3. Diversity Orchestration & Quota Guardrails
A real time quota dashboard monitored enrollments by gender, age band, and geography, pausing intake once a stratum reached planned limits. This prevented late cycle rework and reflects Shaip’s standard approach of stratified enrollment + lockouts used in prior biometric datasets to maintain balanced representation.
4. Quality Pipeline (Human in the Loop + Automated Pre Checks)
- Automated gates: face detection + min size thresholds, basic blur/noise checks, and same day clustering to flag potential duplicates early.
- Human QA tiers: image level reviewers validated subject exclusivity (primary participant only), scene/angle variety, and no beautification filters; CQA auditors spot checked batches prior to acceptance. This multi layer QA mirrors Shaip’s published biometric data programs.
5. Compliance & Consent
Enrollment ≥20 years with signed consent; under 20 cases accepted only with guardian consent. We captured consent presence in metadata and aligned reviewer checklists to eligibility + consent fields, ensuring auditability.

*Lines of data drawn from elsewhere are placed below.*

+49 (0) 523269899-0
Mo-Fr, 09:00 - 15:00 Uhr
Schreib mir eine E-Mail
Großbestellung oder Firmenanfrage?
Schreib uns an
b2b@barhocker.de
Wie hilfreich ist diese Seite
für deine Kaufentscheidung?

6. Metadata & Traceability
We delivered participant & image level metadata (ID linkages, demographics, nationality/ residence, year of photo, submission date, etc.) and standardized field names to simplify downstream labeling and evaluation. This follows Shaip’s best practice of rich metadata tagging for biometric datasets.

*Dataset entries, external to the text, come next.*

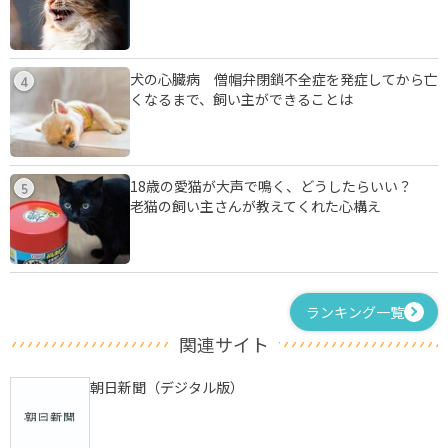
犬の心臓病 僧帽弁閉鎖不全症を発症してから亡
4
くなるまで、飼い主ができることは
18歳の愛猫が大声で鳴く、どうしたらいい？
5
老猫の飼い主さんが教えてくれた心構え
ランキング一覧
関連サイト
朝日新聞（デジタル版）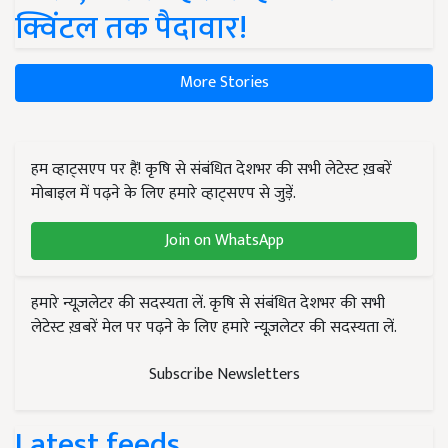
क्विंटल तक पैदावार!
More Stories
हम व्हाट्सएप पर हैं! कृषि से संबंधित देशभर की सभी लेटेस्ट ख़बरें
मोबाइल में पढ़ने के लिए हमारे व्हाट्सएप से जुड़ें.
Join on WhatsApp
हमारे न्यूज़लेटर की सदस्यता लें. कृषि से संबंधित देशभर की सभी
लेटेस्ट ख़बरें मेल पर पढ़ने के लिए हमारे न्यूज़लेटर की सदस्यता लें.
Subscribe Newsletters
Latest feeds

7. Phased Delivery to De Risk Scale
An 8 batch plan began with a 10 participant calibration set, followed by controlled scale up. Client feedback after batch 1 informed rubric tweaks, then volumes ramped in predictable tranches to reach 1,205 participants in ~19 weeks.
Project Scope
| Dimension | What We Delivered |
|---|---|
| Population | 1,205 Non EU/UK participants with balanced gender and age bands. |
| Content | ≥20 images per participant: recent + historical to encode age progression; varied scenes, angles, and accessories. |
| Quality Ops | Automated pre checks + human multi layer QA (duplication controls; subject exclusivity; filter rejection). |
| Compliance | Non EU/UK provenance verification; consent governance and eligibility validation. |
| Metadata | Participant + image attributes for traceability and downstream ML evaluation. |
| Delivery | 8 phased batches, starting with calibration then steady state delivery to final target. |
The Outcome
- Balanced, audit ready corpus: Demographic quotas met within tolerance; Non-EU/UK provenance enforced across all images for compliant training.
- Model ready variability: Time separated images, diverse environments/angles, and accessory coverage support robustness testing and bias analysis.
- Operational predictability: Calibration first rollout + quota guardrails reduced rework and safeguarded timeline to the full 1,205 participant target.
- Downstream efficiency: Rich metadata and consistent file hygiene shortened the path to annotation and benchmark construction, following Shaip’s biometric dataset playbooks.
Shaip turned a complex Non-EU/UK facial dataset brief into a balanced, audit ready corpus. Their age progression design and tiered QA gave our CV team clean, diverse data we could trust—without schedule risk.